Suivant offre de prix émise le 15 janvier 2019, acceptée le 18 janvier 2019, la société GTMA a confié à la société DMA Armatures Aquitaine (ci-après désignée société DMA) la fourniture des armatures du chantier, celle-ci étant spécialisée dans la fabrication d’armatures métalliques pour le béton armé.
A partir de juin 2019, la société GTMA a cessé de régler les factures de la société DMA.
Par jugement du 2 octobre 2019, le tribunal de commerce de Bordeaux a ouvert une procédure de liquidation judiciaire à l’égard de la société GTMA; la SCP Silvestri-Baujt étant désignée en qualité de mandataire liquidateur.
Le 23 octobre 2019, la société DMA a déclaré sa créance entre les mains du liquidateur judiciaire de la société GTMA pour un montant de 18346.04 euros.
Parallèlement, le 10 octobre 2019, la société DMA a vainement mis en demeure le maître d’ouvrage, au titre de l’action directe et sur le fondement de la responsabilité de l’article 14-1 de la loi du 31 décembre 1975.
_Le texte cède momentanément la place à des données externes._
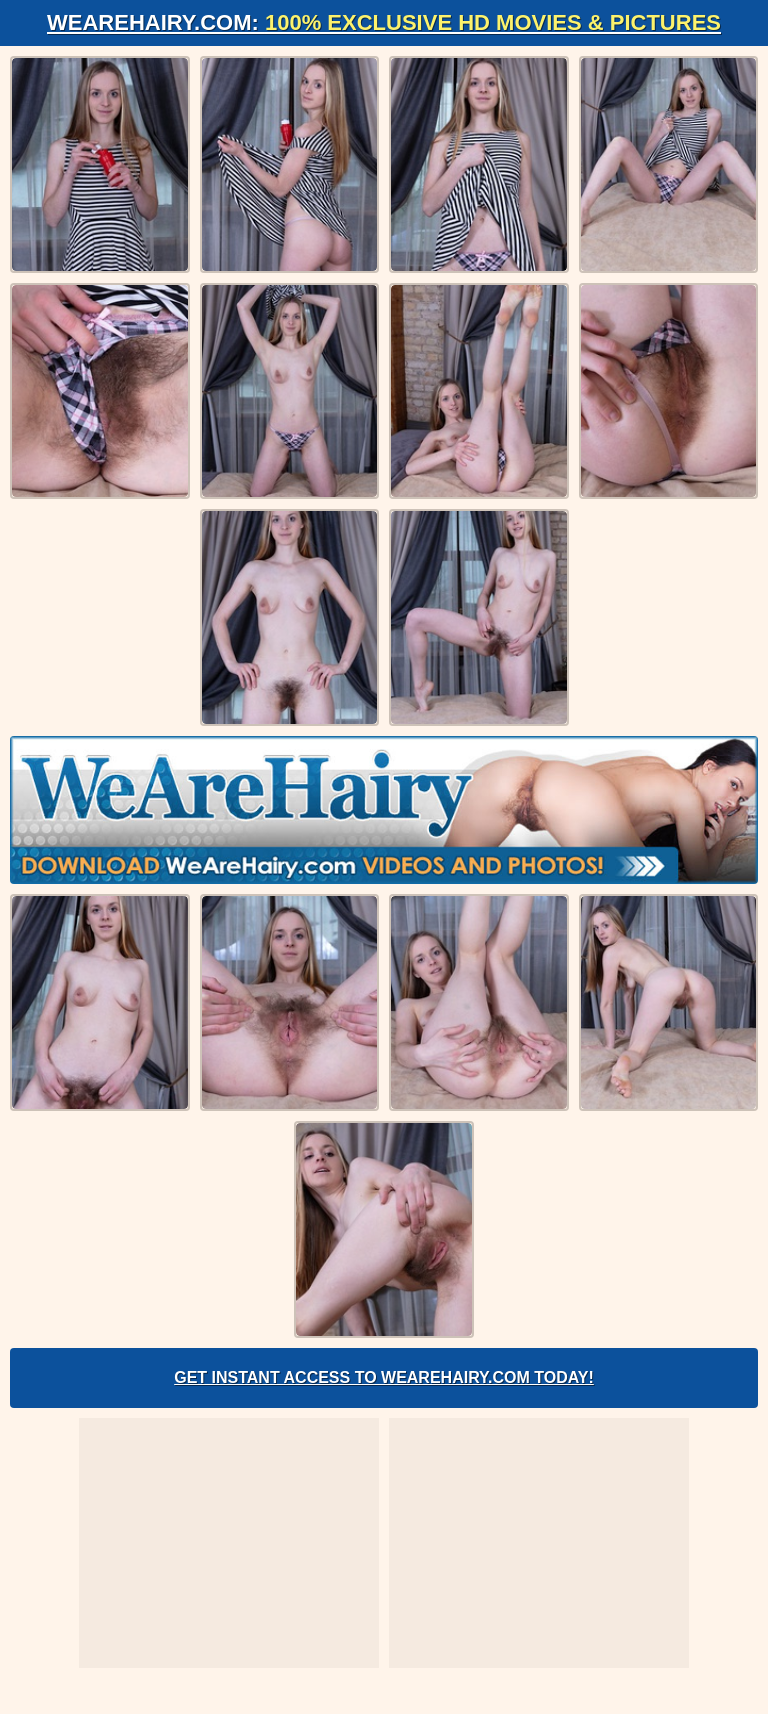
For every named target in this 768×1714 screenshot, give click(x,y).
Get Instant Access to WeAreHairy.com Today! (384, 1377)
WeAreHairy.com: (384, 22)
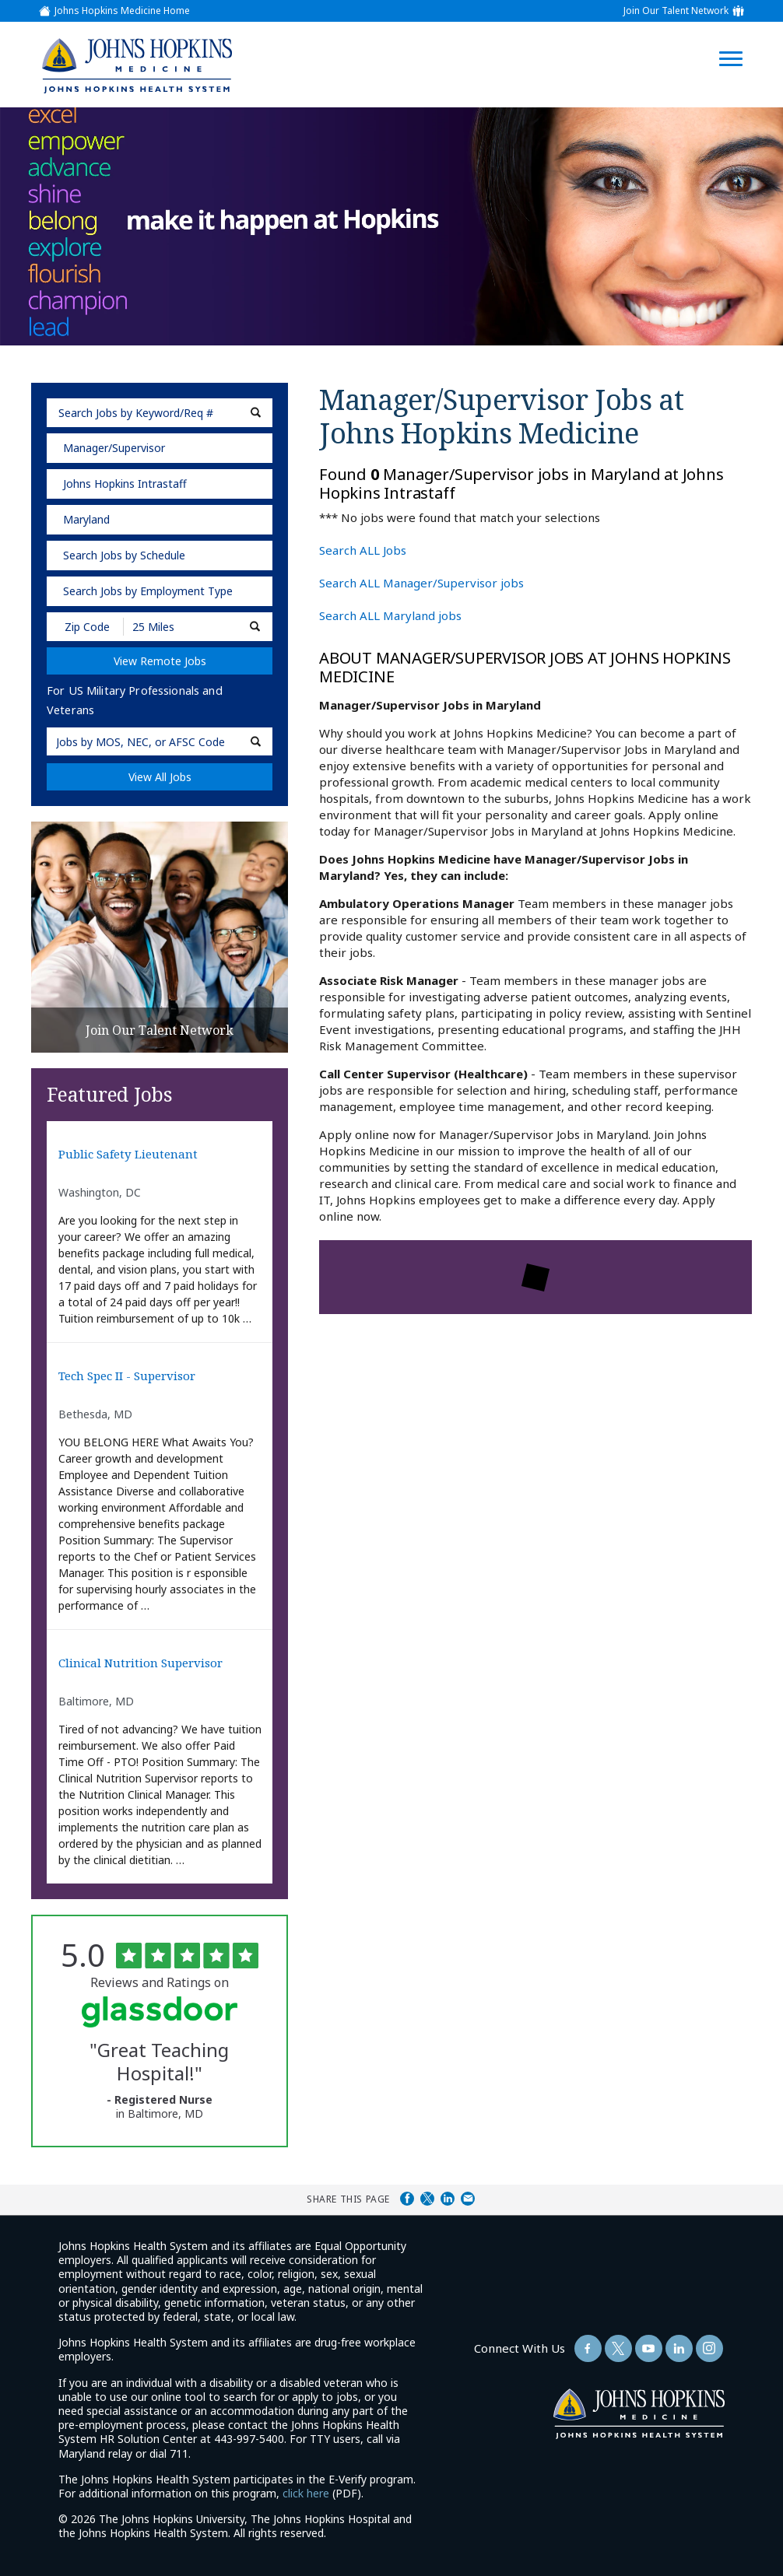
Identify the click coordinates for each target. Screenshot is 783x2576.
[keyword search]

La société DMA a saisi le tribunal de commerce de Bordeaux en référé et par ordonnance du 6 octobre 2020, le juge des référés a renvoyé les parties à mieux se pourvoir, après avoir constaté l’existence de contestations sérieuses.
Par acte du 7 décembre 2020, la société DMA a fait assigner au fond la société Etoile [Localité 5] et la société Silvestri-Baujet, ès qualités de liquidateur judiciaire de la société GTMA, devant le tribunal de commerce de Bordeaux.
Par jugement réputé contradictoire du 22 février 2022, le tribunal de commerce de Bordeaux a :
— constaté la non-comparution de la société Silvestri-Baujet ès qualités de liquidateur de la société GTMA,
— constaté le défaut de qualité et d’intérêt à agir de la société DMA Armatures Aquitaine,
— débouté la société DMA Armatures Aquitaine de l’ensemble de ses demandes,
— condamné la société DMA Armatures Aquitaine à payer à la société Etoile [Localité 5] la somme de 1.500,00 euros au titre de l’article 700 du Code de procédure civile,
— condamné la société DMA Armatures Aquitaine aux entiers dépens,
— dit n’y avoir lieu à statuer sur l’exécution provisoire.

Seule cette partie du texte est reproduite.